_Data:_
• • • • •

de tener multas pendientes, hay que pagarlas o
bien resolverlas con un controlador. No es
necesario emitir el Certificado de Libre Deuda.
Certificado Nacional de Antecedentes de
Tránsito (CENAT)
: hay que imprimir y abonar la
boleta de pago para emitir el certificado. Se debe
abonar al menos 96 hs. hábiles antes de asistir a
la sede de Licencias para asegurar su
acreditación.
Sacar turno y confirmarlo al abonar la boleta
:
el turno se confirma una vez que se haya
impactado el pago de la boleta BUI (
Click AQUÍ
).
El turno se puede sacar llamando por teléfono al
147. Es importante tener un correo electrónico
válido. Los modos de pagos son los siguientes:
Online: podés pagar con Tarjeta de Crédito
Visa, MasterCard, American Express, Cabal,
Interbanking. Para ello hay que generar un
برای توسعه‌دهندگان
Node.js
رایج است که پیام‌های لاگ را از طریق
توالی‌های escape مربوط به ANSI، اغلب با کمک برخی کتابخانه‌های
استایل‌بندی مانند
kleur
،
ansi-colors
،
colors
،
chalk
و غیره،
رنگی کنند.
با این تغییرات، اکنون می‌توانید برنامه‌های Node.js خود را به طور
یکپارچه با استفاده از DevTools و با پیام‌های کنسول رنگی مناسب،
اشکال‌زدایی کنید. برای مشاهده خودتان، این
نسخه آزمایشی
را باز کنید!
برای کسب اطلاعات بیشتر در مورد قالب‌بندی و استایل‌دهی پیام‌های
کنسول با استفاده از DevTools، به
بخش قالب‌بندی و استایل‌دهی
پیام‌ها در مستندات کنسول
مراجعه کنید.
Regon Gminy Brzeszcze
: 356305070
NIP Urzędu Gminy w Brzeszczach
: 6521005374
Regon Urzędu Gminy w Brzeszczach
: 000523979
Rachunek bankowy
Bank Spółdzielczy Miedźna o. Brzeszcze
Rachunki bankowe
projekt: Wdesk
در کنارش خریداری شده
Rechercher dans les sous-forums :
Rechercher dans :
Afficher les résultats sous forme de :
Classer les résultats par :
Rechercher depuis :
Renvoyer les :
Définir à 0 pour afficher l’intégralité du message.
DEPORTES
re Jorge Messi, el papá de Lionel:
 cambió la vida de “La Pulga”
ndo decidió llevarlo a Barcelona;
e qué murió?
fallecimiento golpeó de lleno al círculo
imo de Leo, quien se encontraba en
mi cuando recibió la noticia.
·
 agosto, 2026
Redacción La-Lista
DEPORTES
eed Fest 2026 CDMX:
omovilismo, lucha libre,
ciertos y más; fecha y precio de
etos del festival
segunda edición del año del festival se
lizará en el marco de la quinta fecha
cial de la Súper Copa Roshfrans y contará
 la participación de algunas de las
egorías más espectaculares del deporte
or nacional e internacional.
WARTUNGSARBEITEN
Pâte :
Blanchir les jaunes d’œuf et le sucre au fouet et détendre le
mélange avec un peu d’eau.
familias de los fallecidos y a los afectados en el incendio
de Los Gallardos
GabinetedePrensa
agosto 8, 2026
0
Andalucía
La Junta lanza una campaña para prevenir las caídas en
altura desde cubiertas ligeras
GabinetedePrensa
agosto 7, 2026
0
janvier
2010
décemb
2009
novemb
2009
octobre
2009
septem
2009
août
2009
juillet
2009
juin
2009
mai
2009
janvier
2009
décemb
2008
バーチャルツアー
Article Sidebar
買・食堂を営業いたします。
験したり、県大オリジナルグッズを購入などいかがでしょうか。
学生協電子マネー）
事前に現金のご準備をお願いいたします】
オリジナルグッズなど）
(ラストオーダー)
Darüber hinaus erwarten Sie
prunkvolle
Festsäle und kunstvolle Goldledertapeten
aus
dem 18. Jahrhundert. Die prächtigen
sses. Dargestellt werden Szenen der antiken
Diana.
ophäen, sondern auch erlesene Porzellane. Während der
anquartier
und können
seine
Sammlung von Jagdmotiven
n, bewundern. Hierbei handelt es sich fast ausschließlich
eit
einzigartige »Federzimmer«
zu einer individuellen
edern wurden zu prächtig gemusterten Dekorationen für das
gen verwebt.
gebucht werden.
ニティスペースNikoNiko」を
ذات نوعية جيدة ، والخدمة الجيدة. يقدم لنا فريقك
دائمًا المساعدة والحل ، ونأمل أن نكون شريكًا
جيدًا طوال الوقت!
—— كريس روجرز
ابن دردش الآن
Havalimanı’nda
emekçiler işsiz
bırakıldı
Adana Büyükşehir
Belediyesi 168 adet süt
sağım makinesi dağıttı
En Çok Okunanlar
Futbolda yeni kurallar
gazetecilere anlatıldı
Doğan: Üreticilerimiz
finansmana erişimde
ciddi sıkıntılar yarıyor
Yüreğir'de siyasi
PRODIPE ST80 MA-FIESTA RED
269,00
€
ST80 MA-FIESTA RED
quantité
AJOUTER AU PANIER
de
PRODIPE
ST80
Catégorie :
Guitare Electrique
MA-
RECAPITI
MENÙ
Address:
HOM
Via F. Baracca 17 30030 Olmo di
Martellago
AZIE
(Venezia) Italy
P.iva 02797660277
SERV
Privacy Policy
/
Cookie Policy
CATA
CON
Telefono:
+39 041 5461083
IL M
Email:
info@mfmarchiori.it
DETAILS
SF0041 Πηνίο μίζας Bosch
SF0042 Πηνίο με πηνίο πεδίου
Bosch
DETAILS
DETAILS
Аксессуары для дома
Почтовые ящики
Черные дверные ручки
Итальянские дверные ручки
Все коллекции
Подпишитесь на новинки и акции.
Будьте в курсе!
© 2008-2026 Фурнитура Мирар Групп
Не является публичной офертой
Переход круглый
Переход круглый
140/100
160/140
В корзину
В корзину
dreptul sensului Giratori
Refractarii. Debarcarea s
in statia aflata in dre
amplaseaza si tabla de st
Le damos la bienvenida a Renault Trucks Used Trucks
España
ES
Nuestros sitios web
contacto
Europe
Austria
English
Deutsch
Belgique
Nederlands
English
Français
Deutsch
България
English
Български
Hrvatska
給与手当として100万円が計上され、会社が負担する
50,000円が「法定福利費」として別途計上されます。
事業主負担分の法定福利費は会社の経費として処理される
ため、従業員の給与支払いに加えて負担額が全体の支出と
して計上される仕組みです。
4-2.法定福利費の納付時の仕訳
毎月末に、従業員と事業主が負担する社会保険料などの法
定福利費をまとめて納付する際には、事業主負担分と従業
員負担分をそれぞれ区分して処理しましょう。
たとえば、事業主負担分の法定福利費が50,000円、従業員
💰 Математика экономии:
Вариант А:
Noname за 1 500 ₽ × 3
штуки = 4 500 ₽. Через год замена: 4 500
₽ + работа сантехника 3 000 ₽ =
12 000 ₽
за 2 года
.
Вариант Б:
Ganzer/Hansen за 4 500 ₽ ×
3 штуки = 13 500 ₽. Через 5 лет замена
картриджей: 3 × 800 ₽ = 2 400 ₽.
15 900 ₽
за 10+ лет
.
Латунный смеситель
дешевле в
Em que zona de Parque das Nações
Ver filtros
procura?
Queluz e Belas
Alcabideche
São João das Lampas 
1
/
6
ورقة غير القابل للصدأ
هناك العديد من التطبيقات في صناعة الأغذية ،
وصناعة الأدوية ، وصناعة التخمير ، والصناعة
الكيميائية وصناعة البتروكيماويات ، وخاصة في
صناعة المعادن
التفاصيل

• • • • •

_The task:_ Make a verbatim copy of every entry shown above.

_Output below:_
de tener multas pendientes, hay que pagarlas o
bien resolverlas con un controlador. No es
necesario emitir el Certificado de Libre Deuda.
Certificado Nacional de Antecedentes de
Tránsito (CENAT)
: hay que imprimir y abonar la
boleta de pago para emitir el certificado. Se debe
abonar al menos 96 hs. hábiles antes de asistir a
la sede de Licencias para asegurar su
acreditación.
Sacar turno y confirmarlo al abonar la boleta
:
el turno se confirma una vez que se haya
impactado el pago de la boleta BUI (
Click AQUÍ
).
El turno se puede sacar llamando por teléfono al
147. Es importante tener un correo electrónico
válido. Los modos de pagos son los siguientes:
Online: podés pagar con Tarjeta de Crédito
Visa, MasterCard, American Express, Cabal,
Interbanking. Para ello hay que generar un
برای توسعه‌دهندگان
Node.js
رایج است که پیام‌های لاگ را از طریق
توالی‌های escape مربوط به ANSI، اغلب با کمک برخی کتابخانه‌های
استایل‌بندی مانند
kleur
،
ansi-colors
،
colors
،
chalk
و غیره،
رنگی کنند.
با این تغییرات، اکنون می‌توانید برنامه‌های Node.js خود را به طور
یکپارچه با استفاده از DevTools و با پیام‌های کنسول رنگی مناسب،
اشکال‌زدایی کنید. برای مشاهده خودتان، این
نسخه آزمایشی
را باز کنید!
برای کسب اطلاعات بیشتر در مورد قالب‌بندی و استایل‌دهی پیام‌های
کنسول با استفاده از DevTools، به
بخش قالب‌بندی و استایل‌دهی
پیام‌ها در مستندات کنسول
مراجعه کنید.
Regon Gminy Brzeszcze
: 356305070
NIP Urzędu Gminy w Brzeszczach
: 6521005374
Regon Urzędu Gminy w Brzeszczach
: 000523979
Rachunek bankowy
Bank Spółdzielczy Miedźna o. Brzeszcze
Rachunki bankowe
projekt: Wdesk
در کنارش خریداری شده
Rechercher dans les sous-forums :
Rechercher dans :
Afficher les résultats sous forme de :
Classer les résultats par :
Rechercher depuis :
Renvoyer les :
Définir à 0 pour afficher l’intégralité du message.
DEPORTES
re Jorge Messi, el papá de Lionel:
 cambió la vida de “La Pulga”
ndo decidió llevarlo a Barcelona;
e qué murió?
fallecimiento golpeó de lleno al círculo
imo de Leo, quien se encontraba en
mi cuando recibió la noticia.
·
 agosto, 2026
Redacción La-Lista
DEPORTES
eed Fest 2026 CDMX:
omovilismo, lucha libre,
ciertos y más; fecha y precio de
etos del festival
segunda edición del año del festival se
lizará en el marco de la quinta fecha
cial de la Súper Copa Roshfrans y contará
 la participación de algunas de las
egorías más espectaculares del deporte
or nacional e internacional.
WARTUNGSARBEITEN
Pâte :
Blanchir les jaunes d’œuf et le sucre au fouet et détendre le
mélange avec un peu d’eau.
familias de los fallecidos y a los afectados en el incendio
de Los Gallardos
GabinetedePrensa
agosto 8, 2026
0
Andalucía
La Junta lanza una campaña para prevenir las caídas en
altura desde cubiertas ligeras
GabinetedePrensa
agosto 7, 2026
0
janvier
2010
décemb
2009
novemb
2009
octobre
2009
septem
2009
août
2009
juillet
2009
juin
2009
mai
2009
janvier
2009
décemb
2008
バーチャルツアー
Article Sidebar
買・食堂を営業いたします。
験したり、県大オリジナルグッズを購入などいかがでしょうか。
学生協電子マネー）
事前に現金のご準備をお願いいたします】
オリジナルグッズなど）
(ラストオーダー)
Darüber hinaus erwarten Sie
prunkvolle
Festsäle und kunstvolle Goldledertapeten
aus
dem 18. Jahrhundert. Die prächtigen
sses. Dargestellt werden Szenen der antiken
Diana.
ophäen, sondern auch erlesene Porzellane. Während der
anquartier
und können
seine
Sammlung von Jagdmotiven
n, bewundern. Hierbei handelt es sich fast ausschließlich
eit
einzigartige »Federzimmer«
zu einer individuellen
edern wurden zu prächtig gemusterten Dekorationen für das
gen verwebt.
gebucht werden.
ニティスペースNikoNiko」を
ذات نوعية جيدة ، والخدمة الجيدة. يقدم لنا فريقك
دائمًا المساعدة والحل ، ونأمل أن نكون شريكًا
جيدًا طوال الوقت!
—— كريس روجرز
ابن دردش الآن
Havalimanı’nda
emekçiler işsiz
bırakıldı
Adana Büyükşehir
Belediyesi 168 adet süt
sağım makinesi dağıttı
En Çok Okunanlar
Futbolda yeni kurallar
gazetecilere anlatıldı
Doğan: Üreticilerimiz
finansmana erişimde
ciddi sıkıntılar yarıyor
Yüreğir'de siyasi
PRODIPE ST80 MA-FIESTA RED
269,00
€
ST80 MA-FIESTA RED
quantité
AJOUTER AU PANIER
de
PRODIPE
ST80
Catégorie :
Guitare Electrique
MA-
RECAPITI
MENÙ
Address:
HOM
Via F. Baracca 17 30030 Olmo di
Martellago
AZIE
(Venezia) Italy
P.iva 02797660277
SERV
Privacy Policy
/
Cookie Policy
CATA
CON
Telefono:
+39 041 5461083
IL M
Email:
info@mfmarchiori.it
DETAILS
SF0041 Πηνίο μίζας Bosch
SF0042 Πηνίο με πηνίο πεδίου
Bosch
DETAILS
DETAILS
Аксессуары для дома
Почтовые ящики
Черные дверные ручки
Итальянские дверные ручки
Все коллекции
Подпишитесь на новинки и акции.
Будьте в курсе!
© 2008-2026 Фурнитура Мирар Групп
Не является публичной офертой
Переход круглый
Переход круглый
140/100
160/140
В корзину
В корзину
dreptul sensului Giratori
Refractarii. Debarcarea s
in statia aflata in dre
amplaseaza si tabla de st
Le damos la bienvenida a Renault Trucks Used Trucks
España
ES
Nuestros sitios web
contacto
Europe
Austria
English
Deutsch
Belgique
Nederlands
English
Français
Deutsch
България
English
Български
Hrvatska
給与手当として100万円が計上され、会社が負担する
50,000円が「法定福利費」として別途計上されます。
事業主負担分の法定福利費は会社の経費として処理される
ため、従業員の給与支払いに加えて負担額が全体の支出と
して計上される仕組みです。
4-2.法定福利費の納付時の仕訳
毎月末に、従業員と事業主が負担する社会保険料などの法
定福利費をまとめて納付する際には、事業主負担分と従業
員負担分をそれぞれ区分して処理しましょう。
たとえば、事業主負担分の法定福利費が50,000円、従業員
💰 Математика экономии:
Вариант А:
Noname за 1 500 ₽ × 3
штуки = 4 500 ₽. Через год замена: 4 500
₽ + работа сантехника 3 000 ₽ =
12 000 ₽
за 2 года
.
Вариант Б:
Ganzer/Hansen за 4 500 ₽ ×
3 штуки = 13 500 ₽. Через 5 лет замена
картриджей: 3 × 800 ₽ = 2 400 ₽.
15 900 ₽
за 10+ лет
.
Латунный смеситель
дешевле в
Em que zona de Parque das Nações
Ver filtros
procura?
Queluz e Belas
Alcabideche
São João das Lampas 
1
/
6
ورقة غير القابل للصدأ
هناك العديد من التطبيقات في صناعة الأغذية ،
وصناعة الأدوية ، وصناعة التخمير ، والصناعة
الكيميائية وصناعة البتروكيماويات ، وخاصة في
صناعة المعادن
التفاصيل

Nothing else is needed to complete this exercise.